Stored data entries

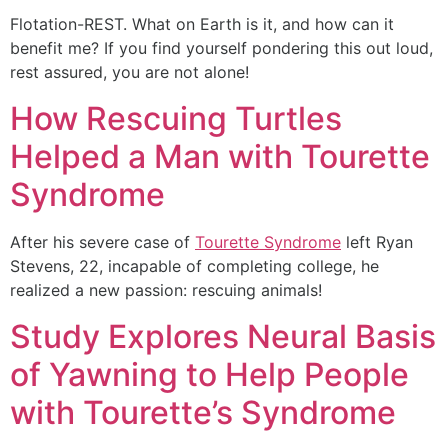
Flotation-REST. What on Earth is it, and how can it
benefit me? If you find yourself pondering this out loud,
rest assured, you are not alone!
How Rescuing Turtles
Helped a Man with Tourette
Syndrome
After his severe case of
Tourette Syndrome
left Ryan
Stevens, 22, incapable of completing college, he
realized a new passion: rescuing animals!
Study Explores Neural Basis
of Yawning to Help People
with Tourette’s Syndrome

PROBLEM TO WORK ON
Copy each line of the records containing the string "Tourette".

TASK RESULT
Helped a Man with Tourette
Tourette Syndrome
with Tourette’s Syndrome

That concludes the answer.